Audio processing landed in llama-server with Gemma-4

The Model Card says "multilingual support in over 140 languages" but I'm not sure if that is true for STT -- https://ai.google.dev/gemma/docs/core/model_card_4

[-]

citrusalex@reddit

Canary is even better and supports language selection.

[-]

Ylsid@reddit

Thanks for watching and hit subscribe

[-]

florinandrei@reddit

make shit up on silence

That's why it's called Whisper.

[-]

rhinodevil@reddit

Problems with the silence did not happen to me.. Maybe a configuration issue? Or using one of the smaller models? Is Parakeet also better than Whisper for other languages than English?

[-]

It makes me wonder what the tokenization process is like. There are lots of kinds of "silence", and most of it is really more like "ambient noise".
There probably isn't nearly enough labeling of ambient noise and high gain on the microphone. That stuff should probably get a few dozen tokens of its own, and explicit labels in the data.

[-]

Space_Pirate_R@reddit

Or use some sort of light preprocessing like a noise gate.

[-]

Ayumu_Kasuga@reddit

I don't know, I've tried both parakeet and whisper, and whisper in my experience is a lot better at understanding stuff like "commit to git"

[-]

EbbNorth7735@reddit

I did not know this. I should probably get a fastApi server going for it and test it out

[-]

justletmesignupalre@reddit

Yep, me too. I hope someone tries this

[-]

Cosmicdev_058@reddit

Honestly the thing I'm most excited about here is not the transcription quality, it's that I can stop babysitting a separate Whisper container. Running two inference processes side by side, splitting VRAM between them, restarting Whisper when it inevitably hangs on a long audio file at 2am. Collapsing that into one llama-server process is a genuine quality of life upgrade even if Gemma's STT is slightly worse right now.
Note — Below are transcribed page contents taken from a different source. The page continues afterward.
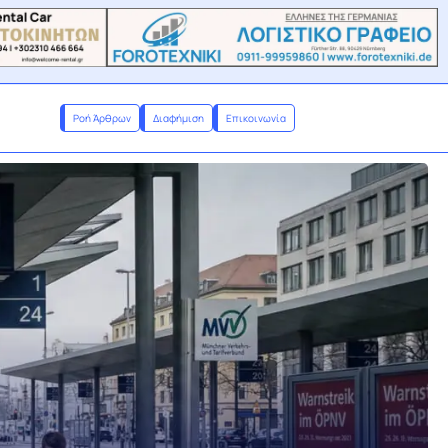
Ροή Άρθρων
Διαφήμιση
Επικοινωνία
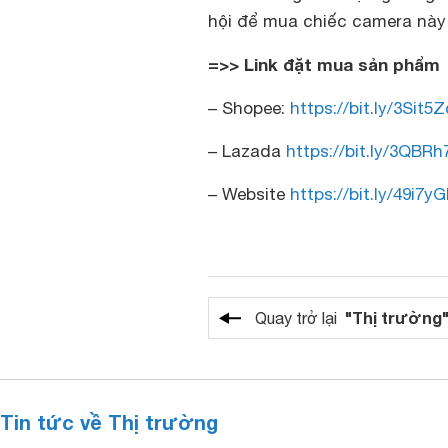
hội để mua chiếc camera này 
=>> Link đặt mua sản phẩm
– Shopee:
https://bit.ly/3Sit5
– Lazada
https://bit.ly/3QBR
– Website
https://bit.ly/49i7yG
"Thị trường
Quay trở lại
Tin tức về Thị trường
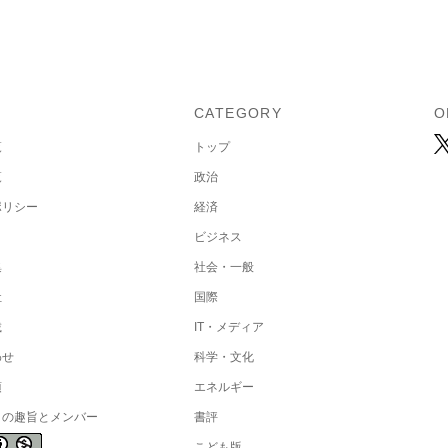
U
CATEGORY
O
覧
トップ
覧
政治
ポリシー
経済
ビジネス
集
社会・一般
社
国際
載
IT・メディア
わせ
科学・文化
項
エネルギー
トの趣旨とメンバー
書評
こども版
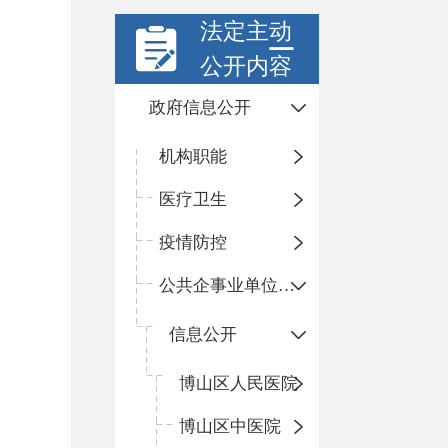
法定主动
公开内容
政府信息公开
机构职能
医疗卫生
疫情防控
公共企事业单位信息公开
信息公开
​博山区人民医院
博山区中医院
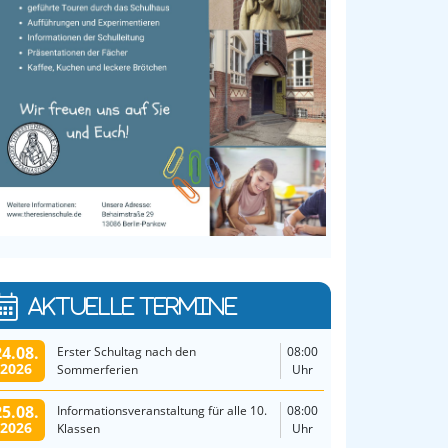
AKTUELLE TERMINE
24.08.
Erster Schultag nach den
08:00
2026
Sommerferien
Uhr
25.08.
Informationsveranstaltung für alle 10.
08:00
2026
Klassen
Uhr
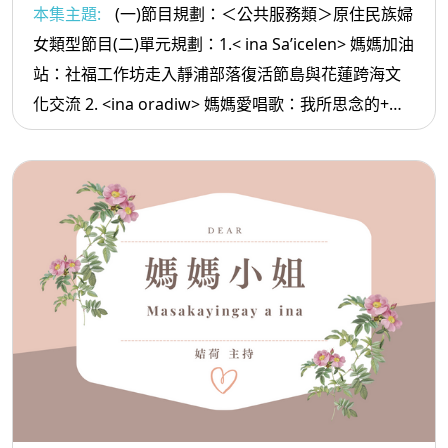
本集主題:
(一)節目規劃：＜公共服務類＞原住民族婦
女類型節目(二)單元規劃：1.< ina Sa’icelen> 媽媽加油
站：社福工作坊走入靜浦部落復活節島與花蓮跨海文
化交流 2. <ina oradiw> 媽媽愛唱歌：我所思念的+排
灣聖詩 3.< ina Masa’sa >媽媽放輕鬆:孩子買房子別把
自己養老金花光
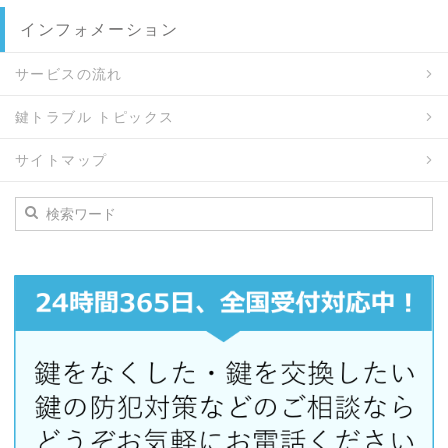
インフォメーション
サービスの流れ
鍵トラブル トピックス
サイトマップ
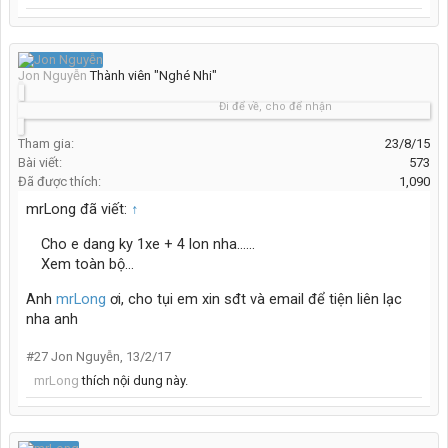
Jon Nguyễn
Thành viên "Nghé Nhi"
Đi để về, cho để nhận
Tham gia:
23/8/15
Bài viết:
573
Đã được thích:
1,090
mrLong đã viết:
↑
Cho e dang ky 1xe + 4 lon nha......
Xem toàn bộ...
Anh
mrLong
ơi, cho tụi em xin sđt và email để tiện liên lạc
nha anh
#27
Jon Nguyễn
,
13/2/17
mrLong
thích nội dung này.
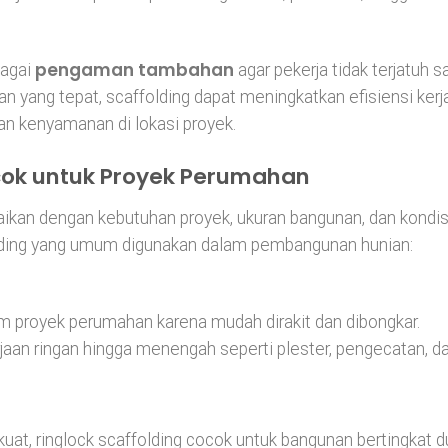
pengaman tambahan
bagai
agar pekerja tidak terjatuh s
an yang tepat, scaffolding dapat meningkatkan efisiensi kerj
n kenyamanan di lokasi proyek.
cok untuk Proyek Perumahan
uaikan dengan kebutuhan proyek, ukuran bangunan, dan kondis
folding yang umum digunakan dalam pembangunan hunian:
lam proyek perumahan karena mudah dirakit dan dibongkar.
jaan ringan hingga menengah seperti plester, pengecatan, d
uat, ringlock scaffolding cocok untuk bangunan bertingkat d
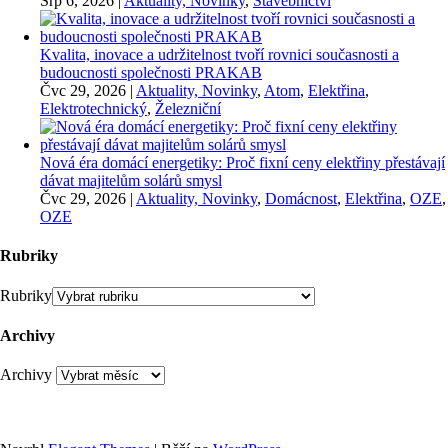
Srp 6, 2026
|
Aktuality, Novinky
,
Stavebnictví
Kvalita, inovace a udržitelnost tvoří rovnici současnosti a
budoucnosti společnosti PRAKAB
Čvc 29, 2026
|
Aktuality, Novinky
,
Atom
,
Elektřina
,
Elektrotechnický
,
Železniční
Nová éra domácí energetiky: Proč fixní ceny elektřiny přestávají
dávat majitelům solárů smysl
Čvc 29, 2026
|
Aktuality, Novinky
,
Domácnost
,
Elektřina
,
OZE
,
OZE
Rubriky
Rubriky
Archivy
Archivy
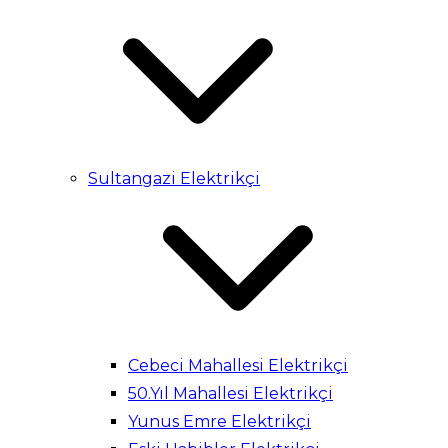
Sultangazi Elektrikçi
Cebeci Mahallesi Elektrikçi
50.Yıl Mahallesi Elektrikçi
Yunus Emre Elektrikçi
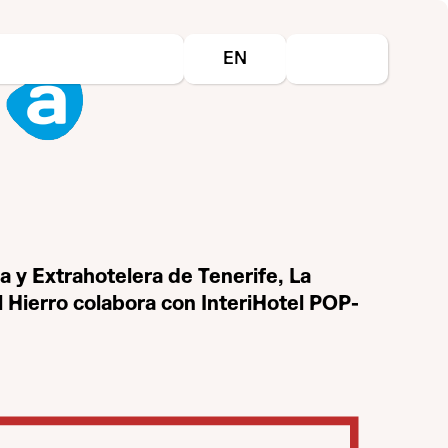
Select your language
EN
a y Extrahotelera de Tenerife, La
 Hierro colabora con InteriHotel POP-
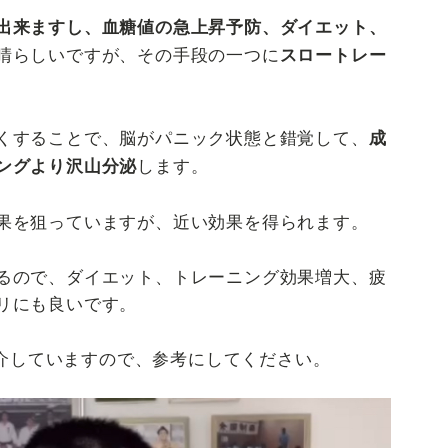
出来ますし、血糖値の急上昇予防、ダイエット、
晴らしいですが、その手段の一つに
スロートレー
くすることで、脳がパニック状態と錯覚して、
成
します。
ングより沢山分泌
果を狙っていますが、近い効果を得られます。
るので、ダイエット、トレーニング効果増大、疲
リにも良いです。
に紹介していますので、参考にしてください。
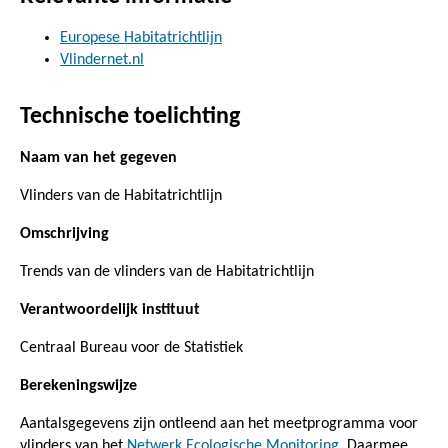
Europese Habitatrichtlijn
Vlindernet.nl
Technische toelichting
Naam van het gegeven
Vlinders van de Habitatrichtlijn
Omschrijving
Trends van de vlinders van de Habitatrichtlijn
Verantwoordelijk instituut
Centraal Bureau voor de Statistiek
Berekeningswijze
Aantalsgegevens zijn ontleend aan het meetprogramma voor
vlinders van het
Netwerk Ecologische Monitoring
. Daarmee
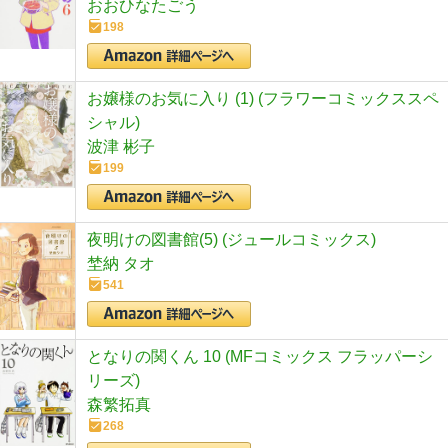
おおひなたごう
198
お嬢様のお気に入り (1) (フラワーコミックススペ
シャル)
波津 彬子
199
夜明けの図書館(5) (ジュールコミックス)
埜納 タオ
541
となりの関くん 10 (MFコミックス フラッパーシ
リーズ)
森繁拓真
268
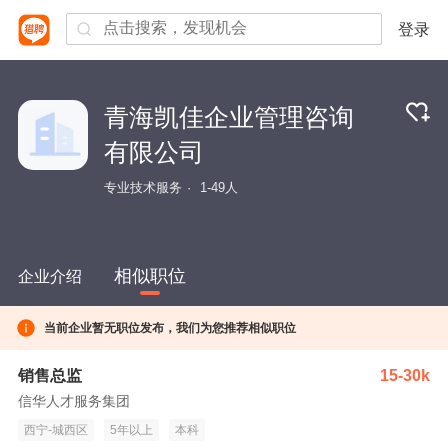
登录
青海凯佳企业管理咨询
有限公司
专业技术服务
1-49人
相似职位
企业介绍
当前企业暂无职位发布，我们为您推荐相似职位
销售总监
15-30k
信华人才服务集团
西宁-城西区
5年以上
本科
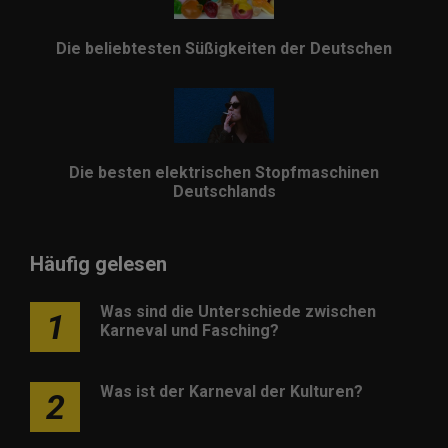
Die beliebtesten Süßigkeiten der Deutschen
Die besten elektrischen Stopfmaschinen
Deutschlands
Häufig gelesen
Was sind die Unterschiede zwischen
1
Karneval und Fasching?
Was ist der Karneval der Kulturen?
2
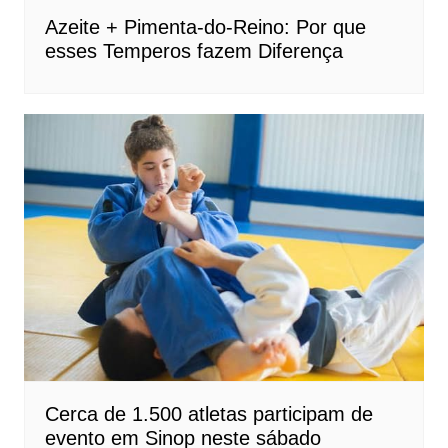
Azeite + Pimenta-do-Reino: Por que
esses Temperos fazem Diferença
Cerca de 1.500 atletas participam de
evento em Sinop neste sábado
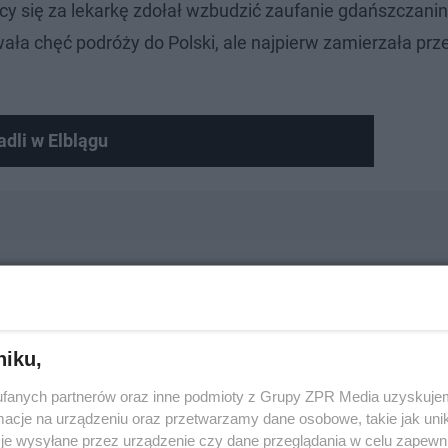
cy się za lekarkę zdołał wzbudzić zaufanie gdańszczani
 chęć podróży do Polski, ale najpierw zamierzała prze
dli w Elblągu
stów?
niku,
fanych partnerów oraz inne podmioty z Grupy ZPR Media uzyskujem
cje na urządzeniu oraz przetwarzamy dane osobowe, takie jak unika
je wysyłane przez urządzenie czy dane przeglądania w celu zapewn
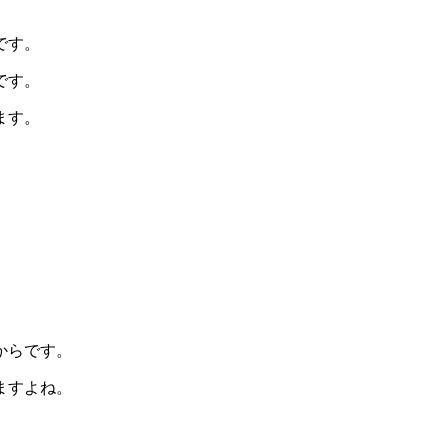
です。
です。
ます。
からです。
ますよね。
That said, Chromix_'s notes about it looping and dying on anything over 30 seconds is a bit concerning. I have a use case that needs to handle 10 to 15 minute recordings and that is a dealbreaker until it stabilizes. Going to keep running Whisper alongside it for now but will be watching the PRs closely.

[-]

GroundbreakingMall54@reddit

wait so native audio support actually works in llama.cpp now? this is huge. been waiting for this instead of having to spin up a whole separate whisper pipeline

[-]

srigi@reddit (OP)

Agree, with llama-server supporting this in its REST API, you can create "speak to your agent" (STT) solutions with fully local processing.

[-]

Protheu5@reddit

Can I do it on my phone? That would be incredibly helpful during trips abroad.

[-]

rm-rf-rm@reddit

But its only with Gemma E*B right? You cant use whisper, parakeet etc.?

[-]

Aerroon@reddit

I was able to use an older Voxtral model about a month ago.

[-]

RIP26770@reddit

Done ! Via llama-swap

[-]

iadanos@reddit

Could you please post an example?

[-]

ZootAllures9111@reddit

didn't the CLI already have this though? Isn't this just a matter of "they exposed an existing feature in their (still overly basic IMO) webui"?

[-]

WithoutReason1729@reddit

Your post is getting popular and we just featured it on our Discord! Come check it out!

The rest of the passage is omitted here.